Community Policing

THE Los Angeles Police Department is the focus of renewed criticism because of charges that it was slow to respond to the riots that erupted after the Rodney King verdict. An investigation headed by former FBI and CIA chief William H. Webster will look into those charges.

His purpose, Mr. Webster made clear, is not to assign blame, but to assess the police response so that any weaknesses in the department can be addressed. This emphasis on improving police work should extend to the broader question of how officers can best protect law-abiding citizens in tense, high-crime urban neighborhoods.

In most large cities in the United States, including Los Angeles, this question is being answered by a philosophy called "community policing."

Mini-stations may be set up in neighborhoods, more officers put on foot patrols, and efforts made to build rapport with local people and help them get needed services. The policeman becomes someone known and respected in the community instead of someone who occasionally sweeps in, sirens blaring, as emergencies demand.

Many officers are reluctant to leave their cruisers and walk a beat, but they find that closer knowledge of the community actually enhances confidence and safety, according to advocates of the philosophy.

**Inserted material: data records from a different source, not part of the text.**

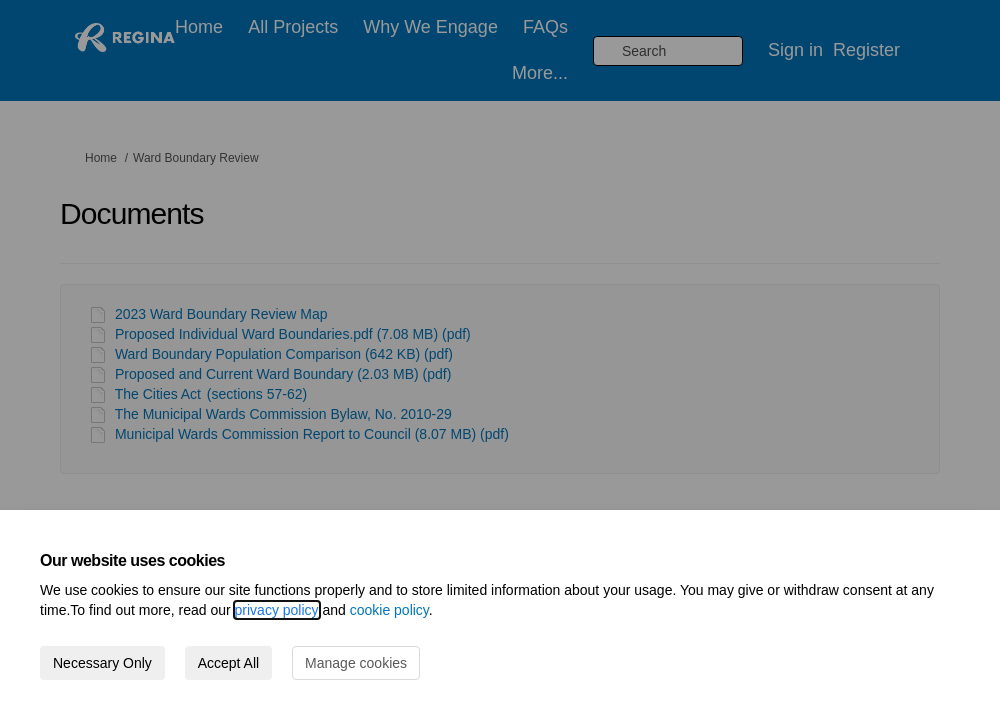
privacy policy (277, 610)
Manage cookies (356, 663)
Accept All (228, 663)
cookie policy (389, 610)
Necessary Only (102, 663)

Better understanding between police and inner-city residents can be an indispensable tool in averting law-breaking, including the kind of civil unrest experienced by L.A.

Evaluations of community policing programs have indicated a drop in fear of crime, better relations between police and the poor, and a decline in disorderly behavior. Only half the cities studied showed a decrease in crime, though these statistics may be affected by citizens' increased willingness to report crimes when they feel less intimidated by the police.

Skeptics may wonder whether community policing implies "going soft" on crime. But no one is underplaying the importance of investigative work, arrests, and the selective use of force. Police working in gang-infested areas like South-Central Los Angeles often face war-zone conditions. But community policing makes it more likely that officers will have the people as allies.

That alliance is difficult to form in economically devastated districts gripped by crime and fear. L.A.'s police force encompasses one of the most ethnically complex and turbulent urban landscapes in the country. Like forces in other large cities, it can only become even more effective as its ties to those it serves are strengthened.